(Data entries)

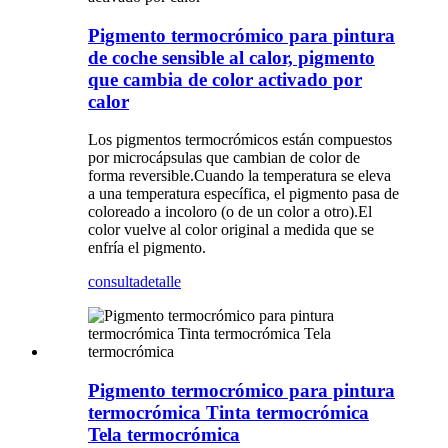
Pigmento termocrómico para pintura
de coche sensible al calor, pigmento
que cambia de color activado por
calor
Los pigmentos termocrómicos están compuestos
por microcápsulas que cambian de color de
forma reversible.Cuando la temperatura se eleva
a una temperatura específica, el pigmento pasa de
coloreado a incoloro (o de un color a otro).El
color vuelve al color original a medida que se
enfría el pigmento.
consulta
detalle
Pigmento termocrómico para pintura
termocrómica Tinta termocrómica
Tela termocrómica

Task directions:
Print all entries exactly. The images do not belong in the copy.

Exercise solution:
Pigmento termocrómico para pintura
de coche sensible al calor, pigmento
que cambia de color activado por
calor
Los pigmentos termocrómicos están compuestos
por microcápsulas que cambian de color de
forma reversible.Cuando la temperatura se eleva
a una temperatura específica, el pigmento pasa de
coloreado a incoloro (o de un color a otro).El
color vuelve al color original a medida que se
enfría el pigmento.
consulta
detalle
Pigmento termocrómico para pintura
termocrómica Tinta termocrómica
Tela termocrómica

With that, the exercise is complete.